Task directions :: Whenever a line below includes the string "Cookie", show it.
(Beginning of Record extracts)
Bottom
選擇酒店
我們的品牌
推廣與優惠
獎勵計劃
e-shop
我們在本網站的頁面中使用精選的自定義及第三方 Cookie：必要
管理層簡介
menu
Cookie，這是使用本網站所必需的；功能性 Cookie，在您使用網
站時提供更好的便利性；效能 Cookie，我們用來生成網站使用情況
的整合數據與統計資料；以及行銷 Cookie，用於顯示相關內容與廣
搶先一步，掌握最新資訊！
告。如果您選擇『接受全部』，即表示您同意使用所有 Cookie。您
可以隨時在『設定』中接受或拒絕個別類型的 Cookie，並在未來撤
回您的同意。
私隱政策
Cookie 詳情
(End of Record extracts)
(Beginning of Record extracts)
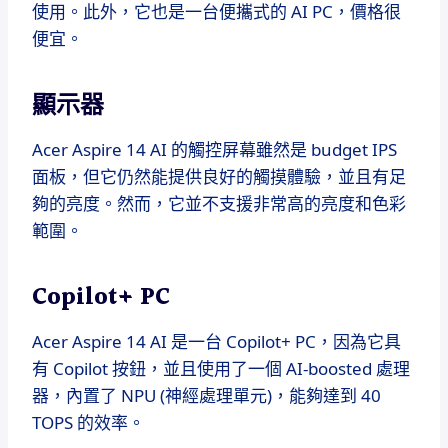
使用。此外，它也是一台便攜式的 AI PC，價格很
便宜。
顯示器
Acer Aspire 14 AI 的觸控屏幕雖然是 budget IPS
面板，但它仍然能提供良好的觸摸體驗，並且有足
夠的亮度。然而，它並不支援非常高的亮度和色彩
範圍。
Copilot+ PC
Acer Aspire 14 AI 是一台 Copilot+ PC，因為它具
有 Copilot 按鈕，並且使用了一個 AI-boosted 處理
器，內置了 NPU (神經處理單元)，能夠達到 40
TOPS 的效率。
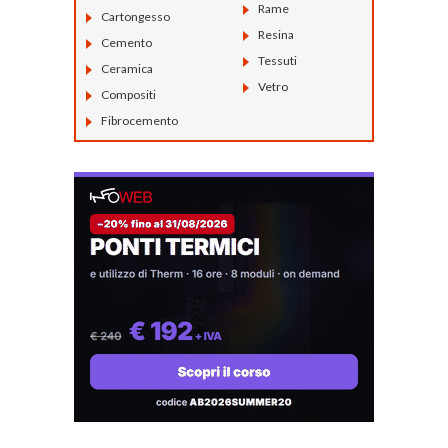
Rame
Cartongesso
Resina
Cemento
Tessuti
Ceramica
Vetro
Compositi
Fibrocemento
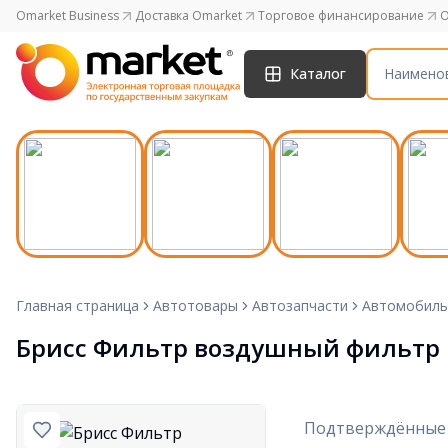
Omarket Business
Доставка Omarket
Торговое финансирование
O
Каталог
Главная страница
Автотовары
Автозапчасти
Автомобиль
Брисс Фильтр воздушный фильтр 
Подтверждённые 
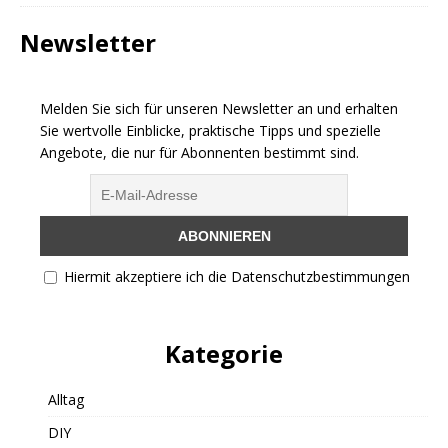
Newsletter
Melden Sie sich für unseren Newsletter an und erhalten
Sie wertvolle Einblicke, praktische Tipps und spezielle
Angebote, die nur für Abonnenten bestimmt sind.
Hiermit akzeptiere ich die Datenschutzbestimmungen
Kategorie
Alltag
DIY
(End of Record extracts)
Reply ::
我們在本網站的頁面中使用精選的自定義及第三方 Cookie：必要
Cookie，這是使用本網站所必需的；功能性 Cookie，在您使用網
站時提供更好的便利性；效能 Cookie，我們用來生成網站使用情況
的整合數據與統計資料；以及行銷 Cookie，用於顯示相關內容與廣
告。如果您選擇『接受全部』，即表示您同意使用所有 Cookie。您
可以隨時在『設定』中接受或拒絕個別類型的 Cookie，並在未來撤
Cookie 詳情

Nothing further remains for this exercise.